Content-addressable storage turns out to be the perfect solution, because it's designed to accommodate fixed content data. The idea is straightforward: Each object going into the system is given a unique address. In the case of the EMC Centera, the address is 27 bits long. Others, of course, have their own way of addressing the solution. The long and short of it -- the thing to remember -- is that each data object going into the CAS is assigned an address. Some people use the car valet metaphor to describe it. You give your car to the car valet and he or she gives you a number. When you're ready to collect the car, the valet checks the number and thus knows how to get your car back for you. Generally speaking, the retrieval isn't predicated on the make, model, and type. It’s based upon that unique number. This is the way it is for fixed content object addresses. The CAS knows where to get it based upon its address, not its content. Thus, you could conceivably have a health record sitting right next to a personnel document. Document pools are used to manage data with unique retention requirements.

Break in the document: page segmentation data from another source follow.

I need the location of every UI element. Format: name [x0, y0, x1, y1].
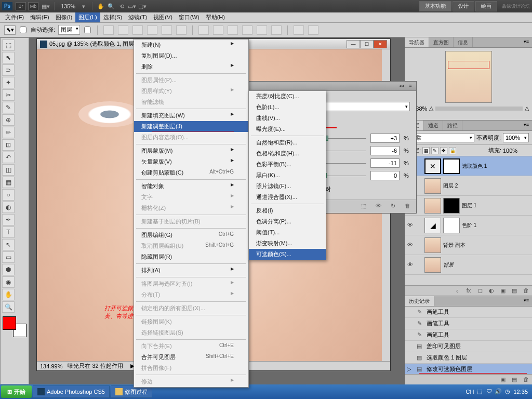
menu-view[interactable]: 视图(V) [150, 12, 176, 22]
dist-btn[interactable] [198, 25, 209, 35]
group-icon[interactable]: ▣ [499, 287, 507, 295]
history-item[interactable]: ✎画笔工具 [405, 307, 532, 318]
adj-trash-icon[interactable]: 🗑 [403, 203, 412, 211]
layout-icon[interactable]: ▦▾ [42, 2, 50, 10]
arrange-icon[interactable]: ▭▾ [128, 2, 136, 10]
layer-row[interactable]: 👁图层 1 [405, 196, 532, 216]
lang-indicator[interactable]: CH [466, 389, 474, 395]
start-button[interactable]: ⊞开始 [1, 385, 32, 398]
menu-image[interactable]: 图像(I) [52, 12, 75, 22]
dist-btn[interactable] [271, 25, 282, 35]
zoom-in-icon[interactable]: △ [525, 105, 529, 112]
dist-btn[interactable] [213, 25, 223, 35]
menu-icon[interactable]: ≡ [407, 83, 414, 89]
collapse-icon[interactable]: ◂◂ [398, 83, 405, 89]
lasso-tool[interactable]: ⊃ [2, 64, 15, 76]
menu-filter[interactable]: 滤镜(T) [125, 12, 150, 22]
tab-histogram[interactable]: 直方图 [429, 37, 454, 47]
submenu-item[interactable]: 自然饱和度(R)... [249, 137, 326, 148]
submenu-item[interactable]: 通道混合器(X)... [249, 192, 326, 203]
move-tool-icon[interactable]: ⬉▾ [4, 25, 16, 35]
nav-thumbnail[interactable] [445, 51, 492, 103]
submenu-item[interactable]: 色调分离(P)... [249, 216, 326, 227]
marquee-tool[interactable]: ⬚ [2, 39, 15, 51]
auto-select-dropdown[interactable]: 图层 [58, 25, 80, 35]
zoom-icon[interactable]: 🔍 [107, 2, 115, 10]
menu-item[interactable]: 合并可见图层Shift+Ctrl+E [134, 352, 248, 363]
menu-file[interactable]: 文件(F) [2, 12, 27, 22]
pen-tool[interactable]: ✒ [2, 214, 15, 225]
tray-icon[interactable]: 🛡 [485, 388, 493, 395]
clock[interactable]: 12:35 [513, 389, 528, 395]
adj-reset-icon[interactable]: ↻ [388, 203, 397, 211]
stamp-tool[interactable]: ⊡ [2, 139, 15, 151]
submenu-item[interactable]: 亮度/对比度(C)... [249, 91, 326, 102]
lock-all-icon[interactable]: 🔒 [449, 147, 456, 154]
panel-menu-icon[interactable]: ▾≡ [521, 296, 532, 306]
submenu-item[interactable]: 反相(I) [249, 205, 326, 216]
visibility-icon[interactable]: 👁 [406, 242, 414, 249]
doc-zoom[interactable]: 134.99% [40, 363, 62, 369]
submenu-item[interactable]: 色阶(L)... [249, 102, 326, 113]
submenu-item[interactable]: 色彩平衡(B)... [249, 159, 326, 170]
opacity-input[interactable]: 100% [503, 133, 529, 142]
dist-btn[interactable] [257, 25, 267, 35]
menu-select[interactable]: 选择(S) [100, 12, 126, 22]
menu-item[interactable]: 智能对象 [134, 181, 248, 192]
menu-item[interactable]: 排列(A) [134, 265, 248, 276]
submenu-item[interactable]: 照片滤镜(F)... [249, 181, 326, 192]
tab-info[interactable]: 信息 [454, 37, 473, 47]
history-item[interactable]: ▷▤修改可选颜色图层 [405, 364, 532, 374]
lock-paint-icon[interactable]: ✎ [431, 147, 438, 154]
visibility-icon[interactable]: 👁 [406, 222, 414, 229]
new-layer-icon[interactable]: ▤ [510, 287, 518, 295]
history-item[interactable]: ▤选取颜色 1 图层 [405, 352, 532, 364]
new-snap-icon[interactable]: ▤ [510, 376, 518, 383]
menu-layer[interactable]: 图层(L) [75, 12, 100, 22]
3d-tool[interactable]: ⬢ [2, 264, 15, 275]
tab-history[interactable]: 历史记录 [405, 296, 434, 306]
lock-move-icon[interactable]: ✥ [440, 147, 447, 154]
dist-btn[interactable] [242, 25, 252, 35]
type-tool[interactable]: T [2, 227, 15, 238]
layer-row[interactable]: 👁图层 2 [405, 176, 532, 196]
blend-mode-select[interactable]: 正常 [408, 133, 474, 142]
menu-help[interactable]: 帮助(H) [203, 12, 228, 22]
min-btn[interactable]: — [347, 40, 360, 48]
submenu-item[interactable]: 渐变映射(M)... [249, 238, 326, 249]
align-btn[interactable] [176, 25, 187, 35]
align-btn[interactable] [132, 25, 143, 35]
submenu-item[interactable]: 可选颜色(S)... [249, 249, 326, 260]
mb-btn[interactable]: Mb [28, 2, 38, 10]
layer-row[interactable]: 👁◢色阶 1 [405, 216, 532, 235]
menu-item[interactable]: 删除 [134, 61, 248, 72]
history-item[interactable]: ✎画笔工具 [405, 318, 532, 329]
align-btn[interactable] [103, 25, 114, 35]
path-tool[interactable]: ↖ [2, 239, 15, 250]
workspace-tab-design[interactable]: 设计 [453, 1, 474, 11]
align-btn[interactable] [162, 25, 172, 35]
hand-icon[interactable]: ✋ [97, 2, 105, 10]
close-btn[interactable]: ✕ [374, 40, 387, 48]
screen-icon[interactable]: ▢▾ [138, 2, 147, 10]
adj-eye-icon[interactable]: 👁 [374, 203, 383, 211]
dist-btn[interactable] [228, 25, 238, 35]
link-icon[interactable]: ⬨ [453, 287, 461, 295]
rotate-icon[interactable]: ⟲ [117, 2, 126, 10]
color-swatch[interactable] [3, 316, 26, 337]
align-btn[interactable] [147, 25, 157, 35]
tab-navigator[interactable]: 导航器 [405, 37, 429, 47]
menu-item[interactable]: 复制图层(D)... [134, 50, 248, 61]
lock-trans-icon[interactable]: ▦ [422, 147, 430, 154]
layer-row[interactable]: 👁✕选取颜色 1 [405, 156, 532, 176]
trash-icon[interactable]: 🗑 [522, 287, 530, 295]
adj-panel-header[interactable]: ◂◂ ≡ [249, 82, 416, 91]
submenu-item[interactable]: 阈值(T)... [249, 227, 326, 238]
history-item[interactable]: ✎画笔工具 [405, 329, 532, 341]
bridge-btn[interactable]: Br [16, 2, 26, 10]
menu-item[interactable]: 图层蒙版(M) [134, 145, 248, 156]
move-tool[interactable]: ⬉ [2, 52, 15, 63]
gradient-tool[interactable]: ▦ [2, 177, 15, 188]
layer-row[interactable]: 👁背景 副本 [405, 235, 532, 255]
zoom-dropdown-icon[interactable]: ▾ [79, 2, 88, 10]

Security Is A Huge Advantage
When you procure a CAS, you're obtaining a device that expects to put fixed content-class data into the array assigning a unique individual address to each. Which means that you'll need some sort of user interface to retrieve it. The unique addressing and UI requirement means that security can be tightly controlled because you: a) can't get at the data using normal TCP/IP commands and b) You must possess the UI to access the data (not just any Tom, Dick or Harry can use ordinary Windows tools to hack in). In EMC’s case, the Centera was designed to "play nicely in the sandbox" with a variety of different document management platforms such as Documentum. A document management system blends together the notion of standardized documents that are managed and stored with some sort of centralized administration policies in mind. The combination of CAS and a DMS is the one-two punch that fixed content data needs.

CAS brings heightened document retention capabilities such as the ability to "e-shred" documents that have lived out their retention time and now must permanently go away. You have the ability to assign a variety of retention classes to various categories of files. One of the more interesting capabilities is to put a "litigation hold" on a group of files that have been subpoenaed for trial.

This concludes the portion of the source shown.